Pse-in-One is a very useful tool in computational proteomics and genomics as well as proteome and genome analyses. It can significantly speed up the development of these important fields. It is a first attempt to automatically detect and generate the “words” of all biological languages: DNA, RNA, and protein sequences.

How did you become involved in this research, and how would you describe the particular challenges, setbacks, and successes that you’ve encountered along the way?

I was involved in this research because I was exploring the language models of biological sequences. The key is to find the “words” of biological sequences. However, it is by no means an easy task because almost everyone knows of the words in natural languages but no one really knows of the exact “words” in biological sequences.

Fortunately, via the Internet I was able to collaborate with Dr. Kuo-Chen Chou in the USA, who is the founder of Gordon Life Science Institute, the first Internet Research Institute ever established in the world. Professor Chou is one of the world’s best computational biologists, who has been named by Clarivate Analytics as a Highly Cited Researcher in 2014, 2015, 2016, and 2017, also ranking several times among the top producers of Hot Papers, including in the most recent tally, listed in the “World’s Most Influential Scientific Minds.” Many difficult problems were solved after illuminating discussions with him, the father of PseAAC. Also, via the Internet and conferences, I was able to interact with Prof. Wei Chen (North China University of Science and Technology) and Prof. Hao Lin (University of Electronic Science and Technology of China), who, along with Prof. Kuo-Chen Chou, were the authors of PseKNC [4] and shared with me many valuable experiences that are very useful on this project.

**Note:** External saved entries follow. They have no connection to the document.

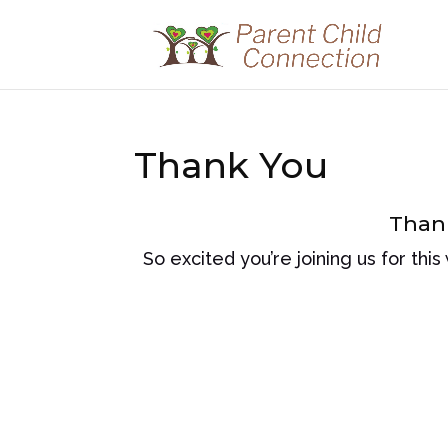
Thank You
Thank
So excited you’re joining us for this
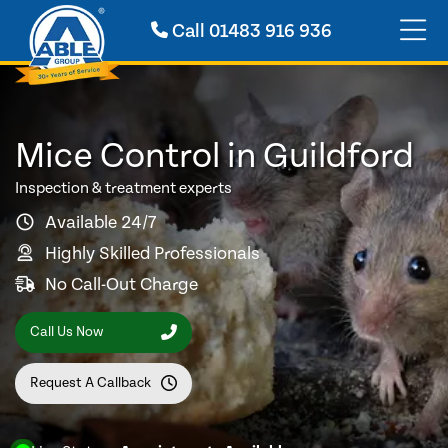
Call
01483 916 936
Mice Control in Guildford
Inspection & treatment experts
Available 24/7
Highly Skilled Professionals
No Call-Out Charge
Call Us Now
Request A Callback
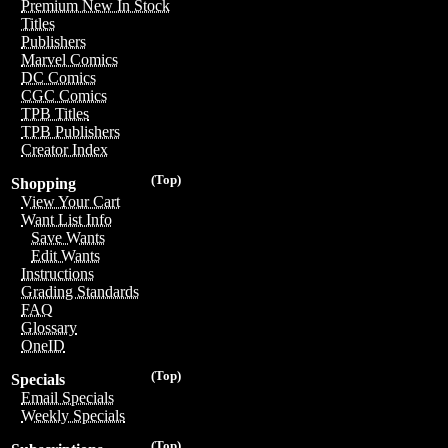
Premium New In Stock
Titles
Publishers
Marvel Comics
DC Comics
CGC Comics
TPB Titles
TPB Publishers
Creator Index
(Top)
Shopping
View Your Cart
Want List Info
Save Wants
Edit Wants
Instructions
Grading Standards
FAQ
Glossary
OneID
(Top)
Specials
Email Specials
Weekly Specials
(Top)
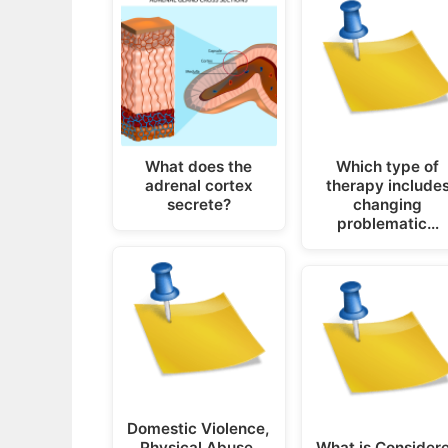
What does the
Which type of
adrenal cortex
therapy include
secrete?
changing
problematic…
Domestic Violence,
Physical Abuse,
What is Consider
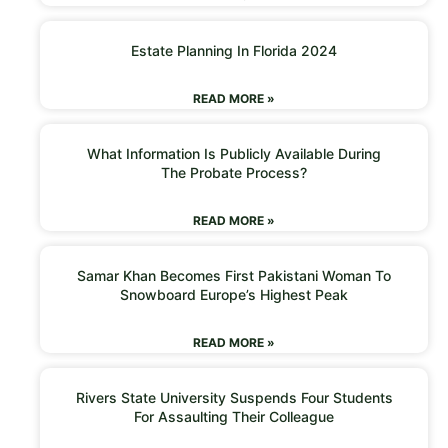
Estate Planning In Florida 2024
READ MORE »
What Information Is Publicly Available During
The Probate Process?
READ MORE »
Samar Khan Becomes First Pakistani Woman To
Snowboard Europe’s Highest Peak
READ MORE »
Rivers State University Suspends Four Students
For Assaulting Their Colleague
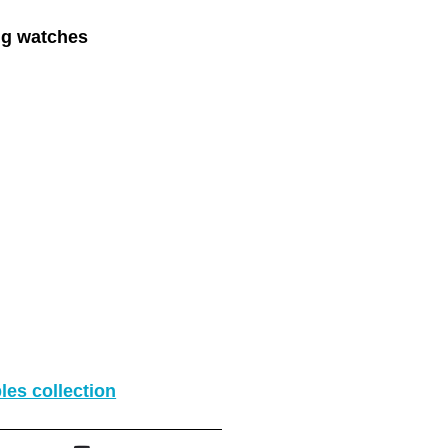
ing watches
les collection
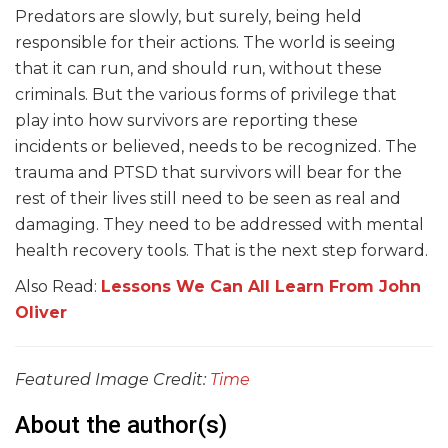
Predators are slowly, but surely, being held
responsible for their actions. The world is seeing
that it can run, and should run, without these
criminals. But the various forms of privilege that
play into how survivors are reporting these
incidents or believed, needs to be recognized. The
trauma and PTSD that survivors will bear for the
rest of their lives still need to be seen as real and
damaging. They need to be addressed with mental
health recovery tools. That is the next step forward.
Also Read:
Lessons We Can All Learn From John
Oliver
Featured Image Credit:
Time
About the author(s)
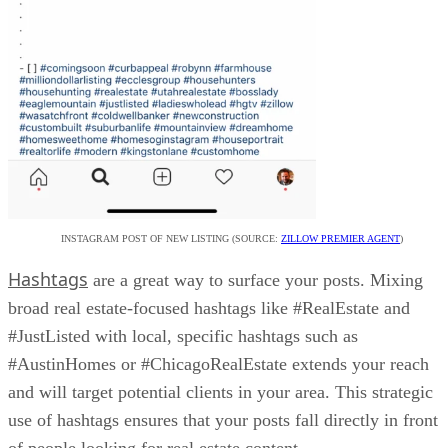
INSTAGRAM POST OF NEW LISTING (SOURCE:
ZILLOW PREMIER AGENT
)
Hashtags
are a great way to surface your posts. Mixing
broad real estate-focused hashtags like #RealEstate and
#JustListed with local, specific hashtags such as
#AustinHomes or #ChicagoRealEstate extends your reach
and will target potential clients in your area. This strategic
use of hashtags ensures that your posts fall directly in front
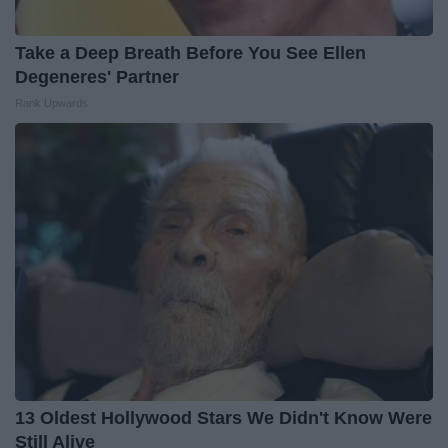
Take a Deep Breath Before You See Ellen
Degeneres' Partner
Rank Upwards
13 Oldest Hollywood Stars We Didn't Know Were
Still Alive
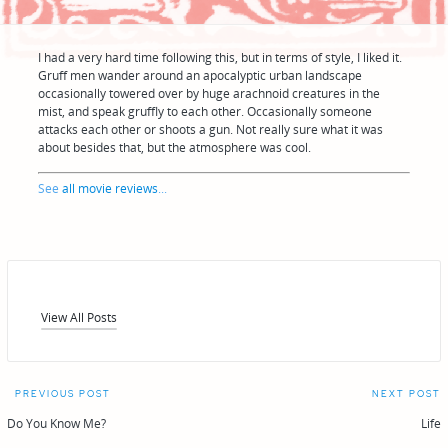
I had a very hard time following this, but in terms of style, I liked it.
Gruff men wander around an apocalyptic urban landscape
occasionally towered over by huge arachnoid creatures in the
mist, and speak gruffly to each other. Occasionally someone
attacks each other or shoots a gun. Not really sure what it was
about besides that, but the atmosphere was cool.
See
all movie reviews
...
View All Posts
Post
PREVIOUS POST
NEXT POST
navigation
Do You Know Me?
Life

Where do you see your research leading in the future?

Nowadays we are living in an era with the goal to minimize various tedious things and leave them to be done by robots or computers, such as in developing autonomous cars or self-driving cars. Pse-in-One represents one step forward to such a goal in genome and proteome analyses. Furthermore, the pseudo components generated by Pse-in-One can be viewed as the “words” of biological languages, which will facilitate the development of language models of biological sequences to uncover the secret of the “life mumbo-jumbo.”

Do you foresee any social or political implications for your research?

The social or political implications I have foreseen are:

(i) The user-friendly powerful web servers such as Pse-in-One will be increasingly important not only for basic research but also for drug development and hospital treatments, driving medical science to an unprecedented revolution [2].

(ii) Nowadays we are living in one “community of human destiny” (人类命运共同体). To really benefit all of mankind and obtain a win-win situation for everyone, friendly and sincere collaboration via the Internet between different countries around the world, particularly between the USA (the world’s largest economy) and China (the world’s 2^nd largest economy), is important, wonderful, and very bright.

Bin Liu, Ph. D.
Professor
School of Computer Science and Technology
Harbin Institute of Technology Shenzhen Graduate School
Shenzhen, Guangdong, China

REFERENCES

[1] K.C. Chou, “Prediction of protein cellular attributes using pseudo amino acid composition.” PROTEINS: Structure, Function, and Genetics. 43 (2001) 246-255.

[2] K.C. Chou, “An unprecedented revolution in medicinal chemistry driven by the progress of biological science.” Current Topics in Medicinal Chemistry 17 (2017) 2337-2358.

[3] W. Chen, T.Y. Lei, D.C. Jin, H. Lin, K.C. Chou, “PseKNC: a flexible web server for generating pseudo K-tuple nucleotide composition.” Analytical Biochemistry. 456 (2014) 53-60.

[4] W. Chen, H. Lin, K.C. Chou, “Pseudo nucleotide composition or PseKNC: an effective formulation for analyzing genomic sequences.” Mol BioSyst. 11 (2015) 2620-2634.

[5] B. Liu, F. Liu, X. Wang, J. Chen, L. Fang, K.C. Chou, “Pse-in-One: a web server for generating various modes of pseudo components of DNA, RNA, and protein sequences.” Nucleic Acids Research. 43 (2015) W65-W71.

[6] B. Liu, H. Wu, K.C. Chou, “Pse-in-One 2.0: An improved package of web servers for generating various modes of pseudo components of DNA, RNA, and protein Sequences.” Natural Science. 9 (2017) 67-91.